A formulation based on a mixed-integer linear formulation for the problem has been considered and solved via the open-source solver CP-SAT, part of the Google OR-Tools computational suite.

An extensive experimental procedure has been run to compare the new method with those already available in the literature, and the results indicate that the approach we propose achieves a performance comparable with, and often better than, those of the state-of-the-art solvers available in the literature. Several instances were closed for the first time in the present study, notwithstanding the several other exact approaches developed in the last decade for the problem.

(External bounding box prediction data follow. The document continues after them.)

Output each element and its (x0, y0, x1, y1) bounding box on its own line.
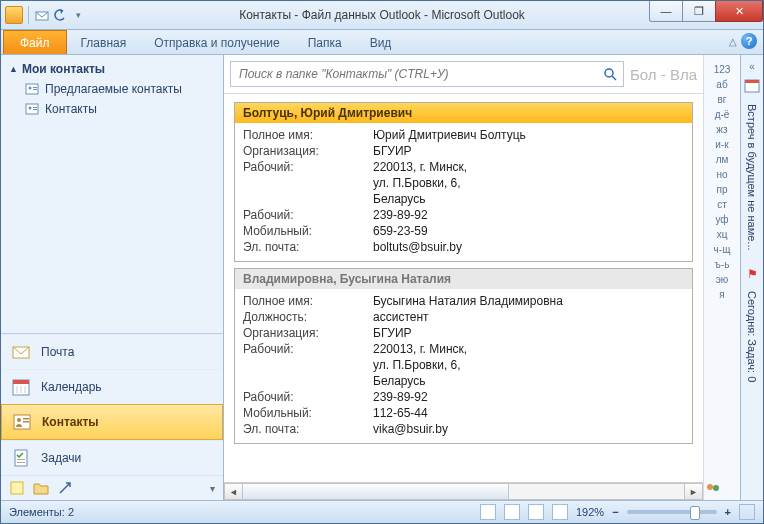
field-label: Рабочий: (243, 389, 373, 405)
qat-dropdown[interactable]: ▾ (70, 7, 86, 23)
todo-tasks-label: Сегодня: Задач: 0 (746, 291, 758, 382)
calendar-mini-icon[interactable] (744, 78, 760, 94)
shortcuts-icon[interactable] (57, 480, 73, 496)
field-label (243, 373, 373, 389)
contacts-folder-icon (25, 102, 39, 116)
nav-section[interactable]: Календарь (1, 369, 223, 404)
alpha-index-item[interactable]: лм (704, 153, 740, 166)
field-label: Полное имя: (243, 127, 373, 143)
horizontal-scrollbar[interactable]: ◄ ► (224, 482, 703, 500)
todo-appointments-label: Встреч в будущем не наме... (746, 104, 758, 251)
help-icon[interactable]: ? (741, 33, 757, 49)
people-pane-icon[interactable] (704, 481, 740, 500)
minimize-button[interactable]: — (649, 1, 683, 22)
view-business-icon[interactable] (504, 504, 520, 520)
maximize-button[interactable]: ❐ (682, 1, 716, 22)
search-icon[interactable] (603, 67, 617, 81)
alpha-index-item[interactable]: ъ-ь (704, 258, 740, 271)
alpha-index-item[interactable]: хц (704, 228, 740, 241)
alpha-index-item[interactable]: я (704, 288, 740, 301)
alpha-index-item[interactable]: уф (704, 213, 740, 226)
minimize-ribbon-icon[interactable]: △ (729, 36, 737, 47)
ribbon-tab[interactable]: Вид (356, 32, 406, 54)
notes-icon[interactable] (9, 480, 25, 496)
nav-section[interactable]: Задачи (1, 440, 223, 475)
ribbon-tab[interactable]: Главная (67, 32, 141, 54)
fit-icon[interactable] (739, 504, 755, 520)
field-label: Организация: (243, 143, 373, 159)
ribbon-tab[interactable]: Папка (294, 32, 356, 54)
svg-point-2 (29, 87, 32, 90)
alpha-index-item[interactable]: вг (704, 93, 740, 106)
ribbon: Файл ГлавнаяОтправка и получениеПапкаВид… (1, 30, 763, 55)
zoom-in-button[interactable]: + (725, 506, 731, 518)
svg-point-25 (707, 484, 713, 490)
contact-field-row: Рабочий:239-89-92 (243, 389, 684, 405)
alpha-index-item[interactable]: но (704, 168, 740, 181)
scroll-thumb[interactable] (243, 484, 509, 499)
nav-mini-bar: ▾ (1, 475, 223, 500)
expand-todo-icon[interactable]: « (749, 61, 755, 72)
alpha-index-item[interactable]: 123 (704, 63, 740, 76)
undo-icon[interactable] (52, 7, 68, 23)
scroll-track[interactable] (243, 483, 684, 500)
contact-card[interactable]: Владимировна, Бусыгина НаталияПолное имя… (234, 268, 693, 444)
svg-rect-4 (33, 89, 37, 90)
close-button[interactable]: ✕ (715, 1, 763, 22)
view-phone-icon[interactable] (552, 504, 568, 520)
folder-icon[interactable] (33, 480, 49, 496)
scroll-right-button[interactable]: ► (684, 483, 703, 500)
zoom-thumb[interactable] (690, 506, 700, 520)
scroll-left-button[interactable]: ◄ (224, 483, 243, 500)
alpha-index-item[interactable]: д-ё (704, 108, 740, 121)
search-input[interactable] (237, 66, 603, 82)
field-label: Рабочий: (243, 207, 373, 223)
view-list-icon[interactable] (528, 504, 544, 520)
field-label: Мобильный: (243, 223, 373, 239)
file-tab[interactable]: Файл (3, 30, 67, 54)
zoom-out-button[interactable]: − (612, 506, 618, 518)
outlook-icon (5, 6, 23, 24)
nav-header-my-contacts[interactable]: ▲ Мои контакты (3, 59, 221, 79)
alpha-index-item[interactable]: аб (704, 78, 740, 91)
alpha-index-item[interactable]: ч-щ (704, 243, 740, 256)
zoom-value: 192% (576, 506, 604, 518)
alpha-index-item[interactable]: пр (704, 183, 740, 196)
separator (28, 6, 29, 24)
flag-icon: ⚑ (747, 267, 758, 281)
view-cards-icon[interactable] (480, 504, 496, 520)
nav-section[interactable]: Почта (1, 334, 223, 369)
nav-folder[interactable]: Предлагаемые контакты (3, 79, 221, 99)
alpha-index-item[interactable]: жз (704, 123, 740, 136)
contact-field-row: Рабочий:239-89-92 (243, 207, 684, 223)
send-receive-icon[interactable] (34, 7, 50, 23)
nav-folder[interactable]: Контакты (3, 99, 221, 119)
contact-card[interactable]: Болтуць, Юрий ДмитриевичПолное имя:Юрий … (234, 102, 693, 262)
contact-field-row: Беларусь (243, 191, 684, 207)
field-value: 659-23-59 (373, 223, 684, 239)
nav-folder-label: Предлагаемые контакты (45, 82, 182, 96)
field-label: Полное имя: (243, 293, 373, 309)
alpha-index-item[interactable]: эю (704, 273, 740, 286)
field-value: Беларусь (373, 191, 684, 207)
status-items: Элементы: 2 (9, 506, 74, 518)
field-value: ассистент (373, 309, 684, 325)
contact-field-row: ул. П.Бровки, 6, (243, 175, 684, 191)
alpha-index-item[interactable]: и-к (704, 138, 740, 151)
field-value: ул. П.Бровки, 6, (373, 175, 684, 191)
nav-configure-icon[interactable]: ▾ (210, 483, 215, 494)
nav-folder-label: Контакты (45, 102, 97, 116)
svg-rect-28 (745, 80, 759, 83)
field-value: 239-89-92 (373, 389, 684, 405)
zoom-slider[interactable] (627, 510, 717, 514)
contact-cards[interactable]: Болтуць, Юрий ДмитриевичПолное имя:Юрий … (224, 94, 703, 482)
contact-field-row: Мобильный:659-23-59 (243, 223, 684, 239)
search-box[interactable] (230, 61, 624, 87)
ribbon-tab[interactable]: Отправка и получение (140, 32, 293, 54)
alpha-index-item[interactable]: ст (704, 198, 740, 211)
titlebar: ▾ Контакты - Файл данных Outlook - Micro… (1, 1, 763, 30)
window-title: Контакты - Файл данных Outlook - Microso… (239, 8, 525, 22)
field-value: БГУИР (373, 143, 684, 159)
main-pane: Бол - Вла Болтуць, Юрий ДмитриевичПолное… (224, 55, 703, 500)
nav-section[interactable]: Контакты (1, 404, 223, 440)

However, the approach we propose sometimes appears to converge slower than the best of the other methods. This is especially evident for the largest and most challenging instances.

Lastly, it is important to observe that the good performance of the new approach is achieved in spite of the substantially smaller implementation effort required for the solution we propose when compared with the more complex and problem-dependent methods that appear in the existing literature.